Obesity is a risk factor for adult male breast cancer, doubling the risk of an individual to develop MBC. 2 In our patient, obesity could have contributed to the development of gynecomastia. Indeed, in overweight teenage boys, an increased conversion of testosterone to estrogen within the peripheral adipose tissue could be involved in its development (androgens are aromatized to estradiole and androstenedione to estrone). This could have exacerbated the already existing estrogen excess and, therefore, his predisposition to breast cancer.
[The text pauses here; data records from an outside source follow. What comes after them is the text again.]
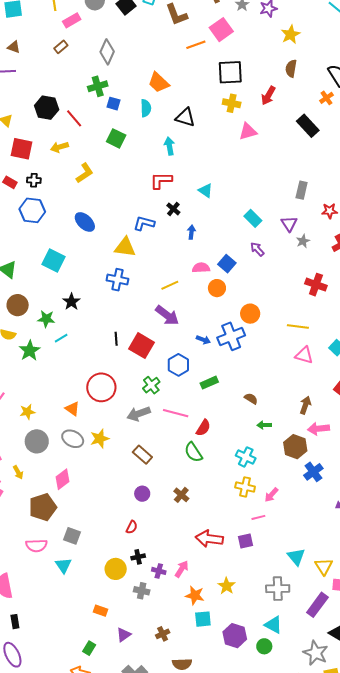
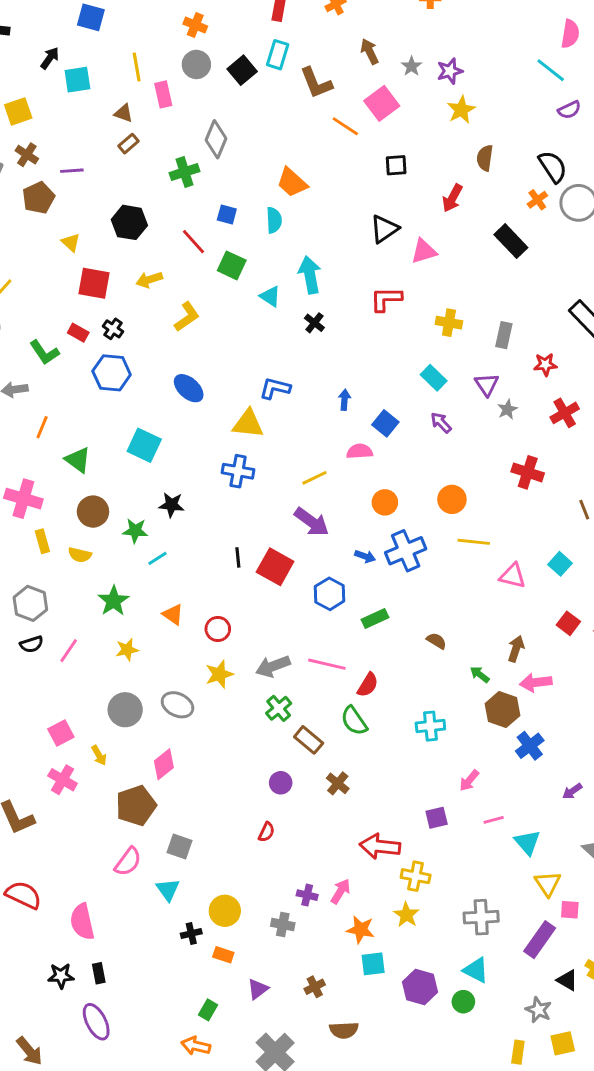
pink rectangle: (72, 20) -> (163, 94), turned -72
yellow star: (291, 34) -> (461, 110), moved
orange line: (196, 45) -> (345, 126), turned 54
brown triangle: (14, 47) -> (124, 113), moved
brown rectangle: (61, 47) -> (129, 144), moved
black square: (230, 72) -> (396, 165), size x0.6
green cross: (98, 86) -> (185, 172), moved
yellow cross: (232, 103) -> (449, 323), moved
black triangle: (185, 117) -> (384, 229), moved, turned -50
red line: (74, 118) -> (194, 242), moved
cyan arrow: (169, 146) -> (310, 275), size x1.4
black cross: (34, 180) -> (113, 329), turned 32
red L-shape: (161, 180) -> (386, 299), moved
cyan triangle: (206, 190) -> (270, 296), moved
black cross: (173, 209) -> (314, 323), moved
blue square: (227, 264) -> (385, 423), moved
orange circle: (217, 288) -> (385, 502), moved
black star: (71, 302) -> (172, 505), turned -30
orange circle: (250, 314) -> (452, 499), moved
yellow line: (298, 326) -> (474, 542), moved
green star: (30, 351) -> (114, 601), moved
green cross: (151, 385) -> (279, 708), moved
red circle: (101, 387) -> (218, 629), size x0.6
orange triangle: (72, 409) -> (173, 614), moved
yellow star: (27, 412) -> (127, 650), moved
green arrow: (264, 425) -> (480, 674), moved, turned 40
yellow star: (100, 439) -> (219, 674), moved
brown rectangle: (142, 455) -> (309, 740), moved
cyan cross: (246, 457) -> (430, 726), turned -30
yellow cross: (245, 487) -> (416, 876), moved
pink line: (258, 517) -> (494, 820), moved
purple square: (245, 541) -> (437, 818), moved
pink semicircle: (36, 546) -> (128, 862), turned -50
black cross: (138, 557) -> (191, 933), moved
cyan triangle: (296, 557) -> (527, 842), moved
yellow circle: (116, 569) -> (225, 911), moved
gray star: (316, 653) -> (538, 1010), size x0.7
The management of male patients with DCIS has not been extensively studied; therefore, no firm guidelines for treatment exist, but the recommended treatment in the literature is modified radical mastectomy without axillary dissection.1,2,5 Because the majority of these lesions are subareolar, nipple excision may be required. Radiation therapy, tamoxifen, or chemotherapy are not required in men after total mastectomy for DCIS.
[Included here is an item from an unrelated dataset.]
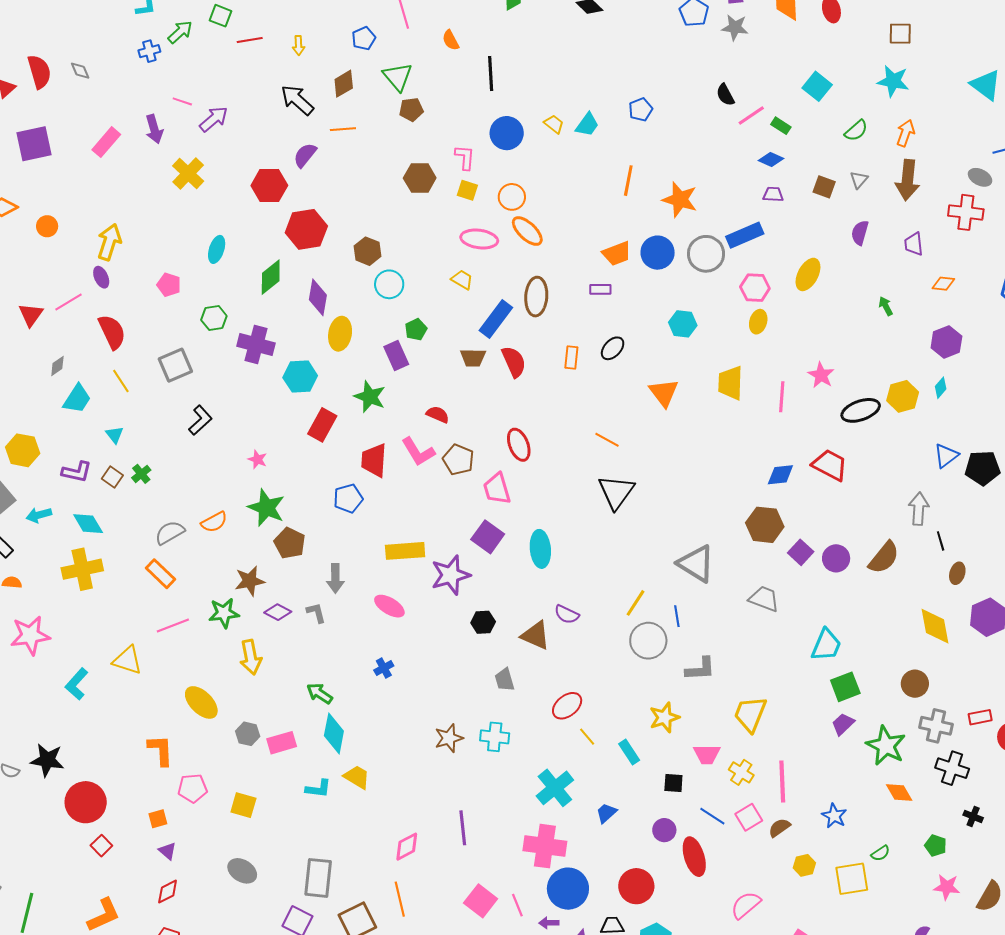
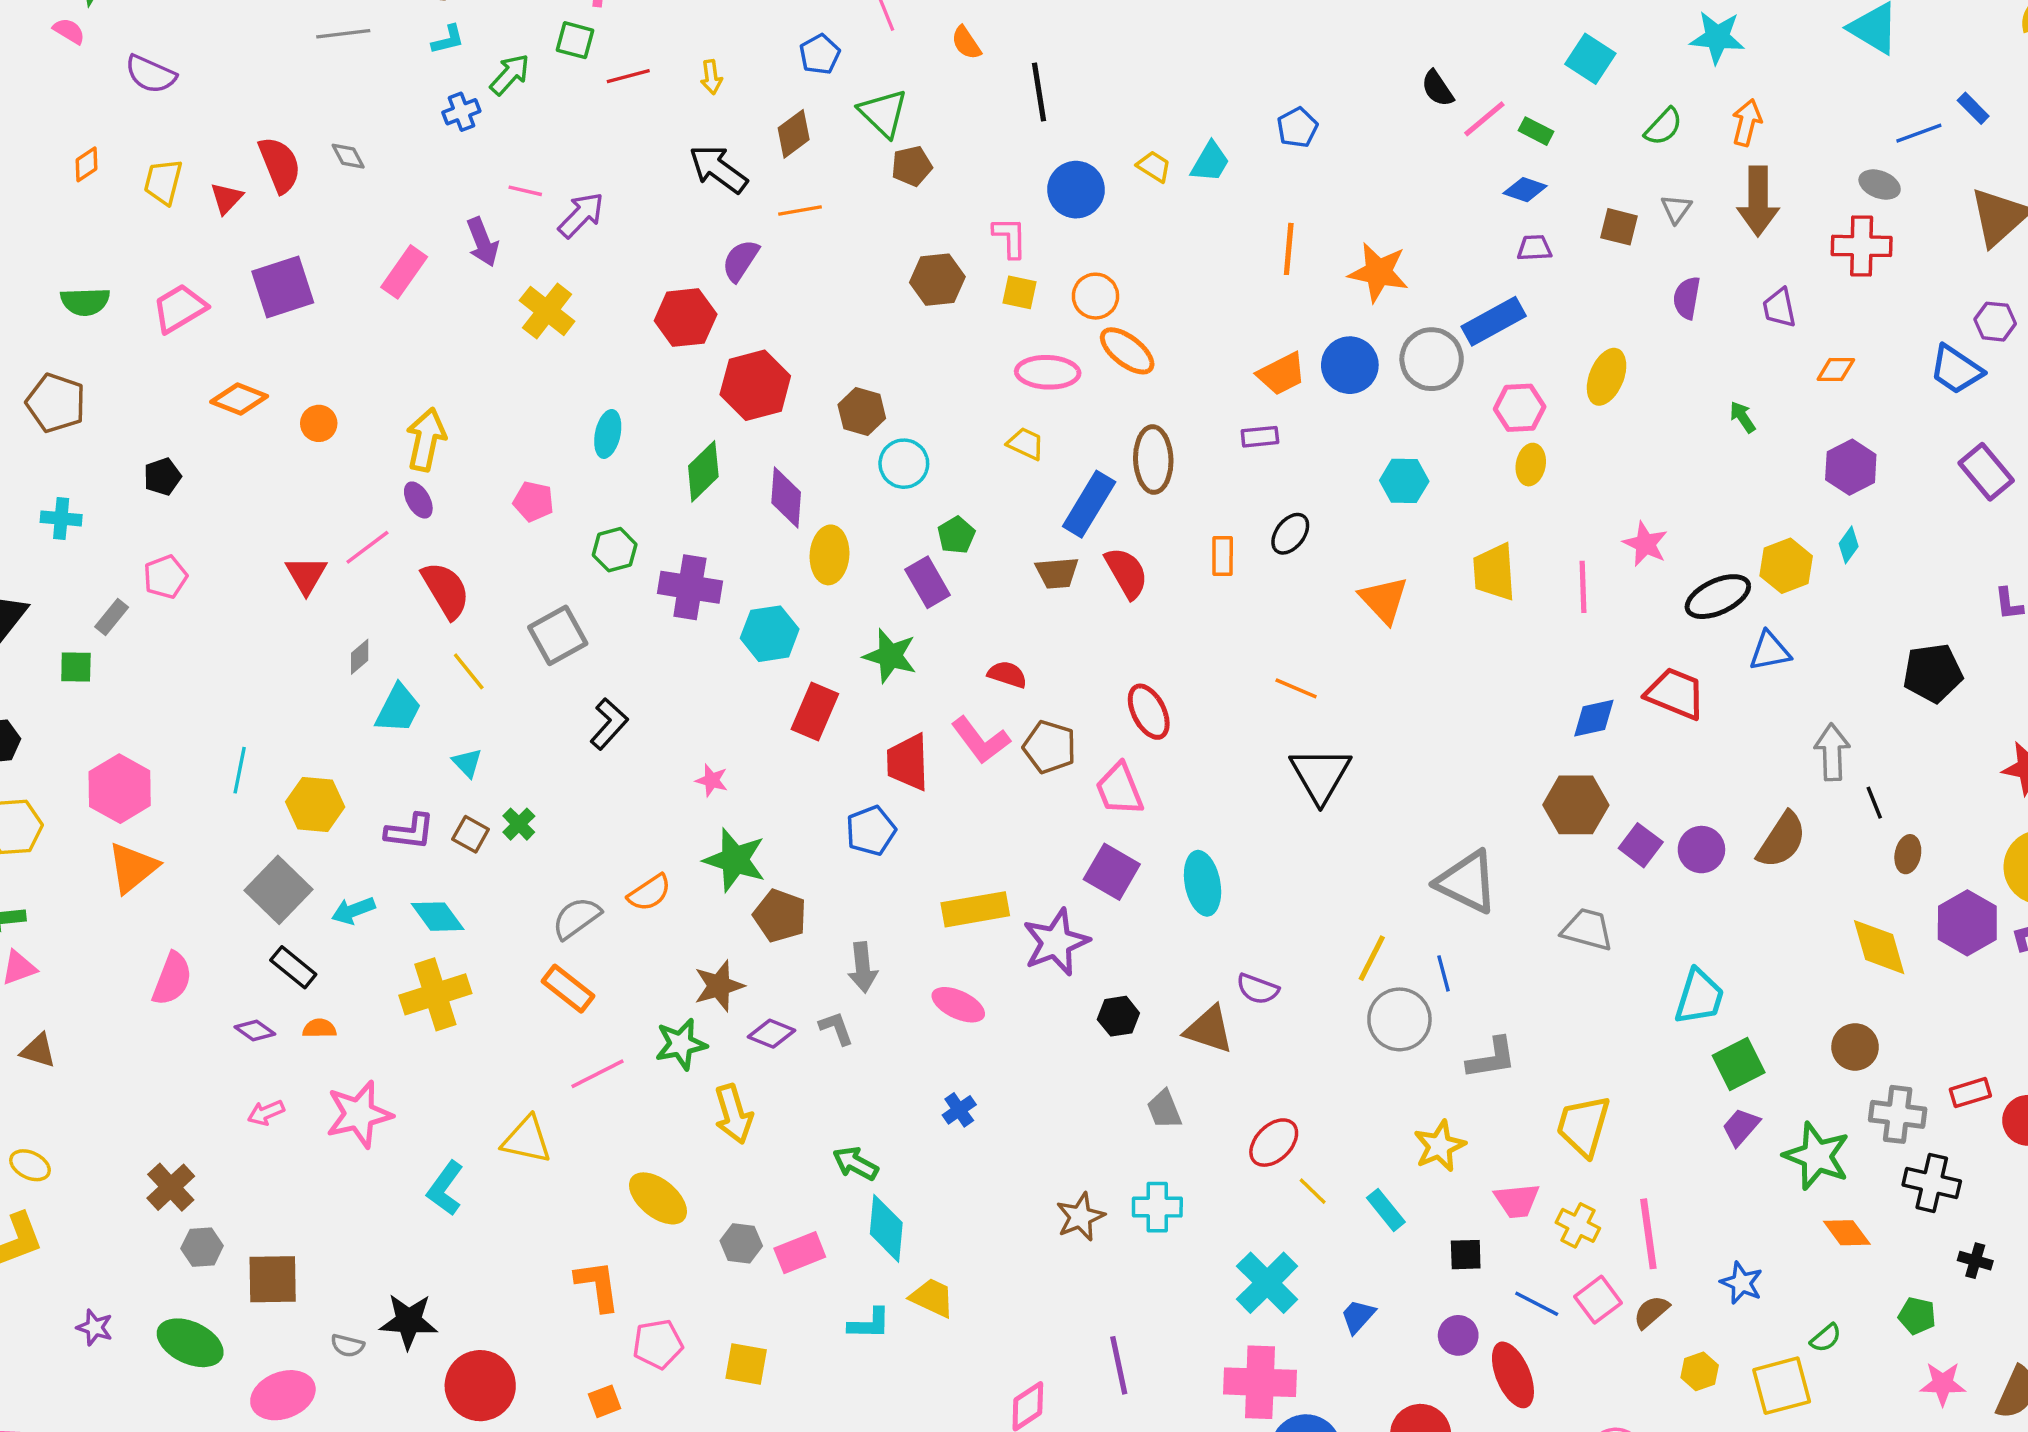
blue triangle: (946, 456) -> (1770, 651), moved, turned 32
Senger et al 8 performed a review of 452 patients that included two cases of pseudogynecomastia (0.4%), in addition to a literature review where a total of 15 incidental findings were identified: ductal carcinoma in situ (12 cases), atypical ductal hyperplasia (two cases) and infiltrating ductal carcinoma (one case). Because no significant pathological findings were detected in a cohort of 452 cases with 2178 slides, and because of associated costs on routine histopathological tissue examinations, he proposed that not all tissue samples obtained by mastectomy for gynecomastia necessitate histopathological evaluation. The decision to proceed to histopathological evaluation should include major and minor risk factor assessments, such as evidence of Klinefelter syndrome, a pathological process with an acute onset or rapid progression, a palpable irregular mass, bloody nipple discharge or other clinical presentations that have been reported to be associated with malignant or premalignant lesions, such as retroareolar pain and swelling. Given the rarity, guidelines for MBC screening by mammogram and/or magnetic resonance imaging are ill-defined.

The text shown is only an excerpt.